__WHAT IS BEING ASKED__: Down to the last line of the listing, starting at the one with "на все предлагаемые в компании", retype each line exactly. Do not copy the pictures.

__PROVIDED RECORDS__:

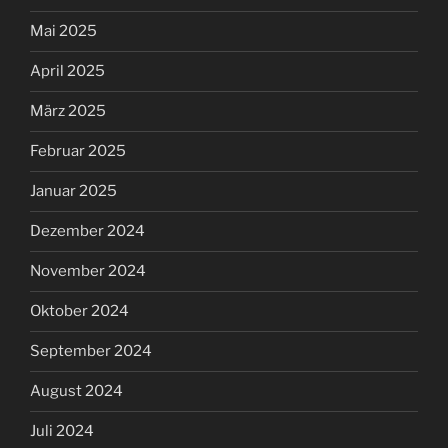
Mai 2025
April 2025
März 2025
Februar 2025
Januar 2025
Dezember 2024
November 2024
Oktober 2024
September 2024
August 2024
Juli 2024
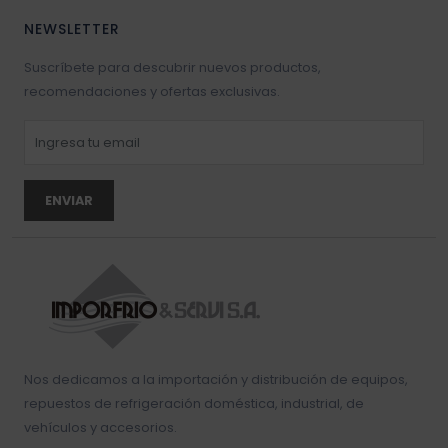
NEWSLETTER
Suscríbete para descubrir nuevos productos,
recomendaciones y ofertas exclusivas.
ENVIAR
Nos dedicamos a la importación y distribución de equipos,
repuestos de refrigeración doméstica, industrial, de
vehículos y accesorios.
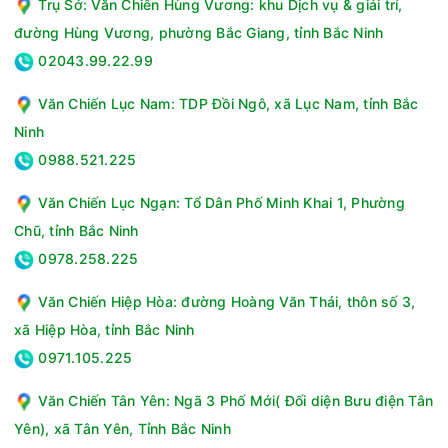
Trụ Sở: Văn Chiến Hùng Vương: khu Dịch vụ & giải trí,
trẻ nhỏ và người thân vốn có làn da nhạy cảm.
đường Hùng Vương, phường Bắc Giang, tỉnh Bắc Ninh
02043.99.22.99
Văn Chiến Lục Nam: TDP Đồi Ngô, xã Lục Nam, tỉnh Bắc
Ninh
0988.521.225
Văn Chiến Lục Ngạn: Tổ Dân Phố Minh Khai 1, Phường
Chũ, tỉnh Bắc Ninh
0978.258.225
*Viện Công nghệ sinh học (Institute of Biotechnology, IBT),
trực thuộc Viện Hàn lâm Khoa học và Công nghệ Việt Nam
Văn Chiến Hiệp Hòa: đường Hoàng Văn Thái, thôn số 3,
(Vietnam Academy of Science and Technology, VAST), là một
xã Hiệp Hòa, tỉnh Bắc Ninh
viện nghiên cứu đầu ngành về công nghệ sinh học ở Việt
0971.105.225
Nam. Viện có đội ngũ đông đảo các nhà khoa học được đào
tạo chuyên sâu ở trong và ngoài nước về các lĩnh vực khác
Văn Chiến Tân Yên: Ngã 3 Phố Mới( Đối diện Bưu điện Tân
nhau của công nghệ sinh học hiện đại.
Yên), xã Tân Yên, Tỉnh Bắc Ninh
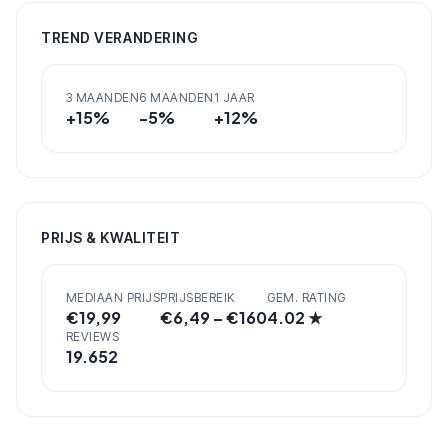
TREND VERANDERING
3 MAANDEN
6 MAANDEN
1 JAAR
+
15
%
-5
%
+
12
%
PRIJS & KWALITEIT
MEDIAAN PRIJS
PRIJSBEREIK
GEM. RATING
€
19,99
€
6,49
– €
160
4.02
★
REVIEWS
19.652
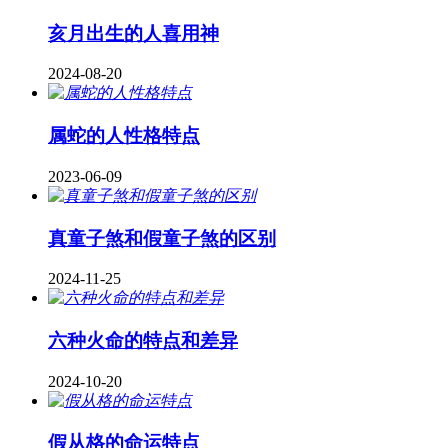
亥月出生的人喜用神
2024-08-20
属蛇的人性格特点
2023-06-09
真童子煞和假童子煞的区别
2024-11-25
六种火命的特点和差异
2024-10-20
假从格的命运特点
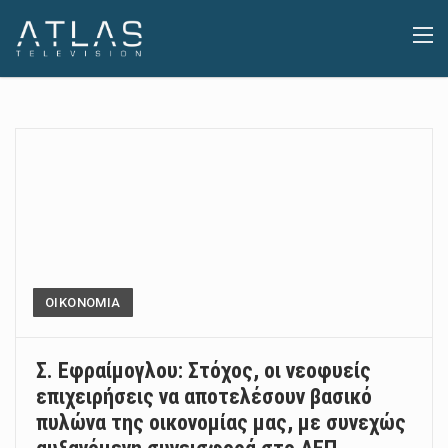
ΟΙΚΟΝΟΜΙΑ
Σ. Εφραίμογλου: Στόχος, οι νεοφυείς
επιχειρήσεις να αποτελέσουν βασικό
πυλώνα της οικονομίας μας, με συνεχώς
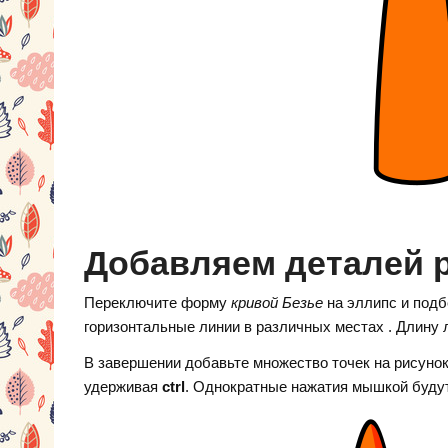
Добавляем деталей 
Переключите форму
кривой Безье
на эллипс и подб
горизонтальные линии в различных местах . Длину 
В завершении добавьте множество точек на рисуно
удерживая
ctrl
. Однократные нажатия мышкой будут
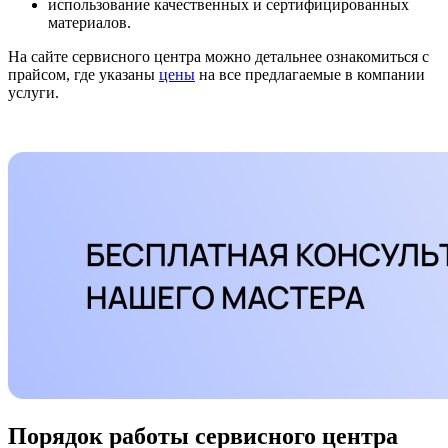
использование качественных и сертифицированных
материалов.
На сайте сервисного центра можно детальнее ознакомиться с
прайсом, где указаны
цены
на все предлагаемые в компании
услуги.
Порядок работы сервисного центра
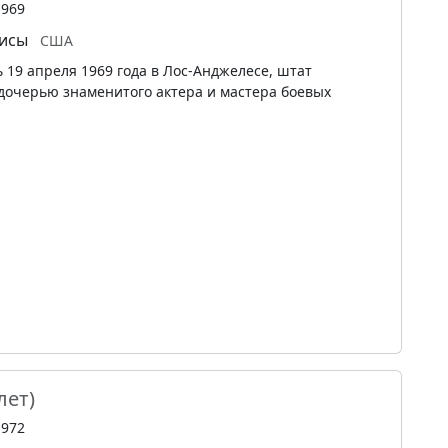
1969
исы
США
19 апреля 1969 года в Лос-Анджелесе, штат
дочерью знаменитого актера и мастера боевых
лет)
1972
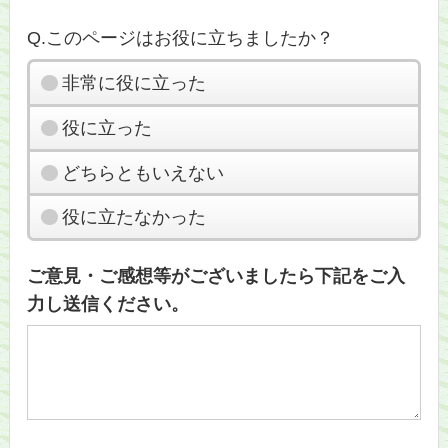
Q.このページはお役に立ちましたか？
非常に役に立った
役に立った
どちらともいえない
役に立たなかった
ご意見・ご感想等がございましたら下記をご入
力し送信ください。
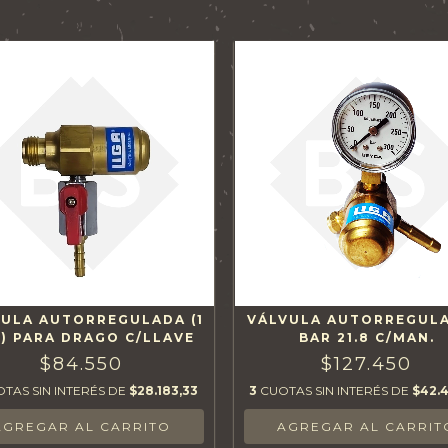
ULA AUTORREGULADA (1
VÁLVULA AUTORREGULA
) PARA DRAGO C/LLAVE
BAR 21.8 C/MAN.
$84.550
$127.450
TAS SIN INTERÉS DE
$28.183,33
3
CUOTAS SIN INTERÉS DE
$42.4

__EXERCISE ANSWER__:
на все предлагаемые в компании
услуги.
Порядок работы сервисного центра
1969
исы
США
19 апреля 1969 года в Лос-Анджелесе, штат
дочерью знаменитого актера и мастера боевых
лет)
1972
Q.このページはお役に立ちましたか？
非常に役に立った
役に立った
どちらともいえない
役に立たなかった
ご意見・ご感想等がございましたら下記をご入
力し送信ください。
ULA AUTORREGULADA (1
VÁLVULA AUTORREGULA
) PARA DRAGO C/LLAVE
BAR 21.8 C/MAN.
$84.550
$127.450
TAS SIN INTERÉS DE
$28.183,33
3
CUOTAS SIN INTERÉS DE
$42.4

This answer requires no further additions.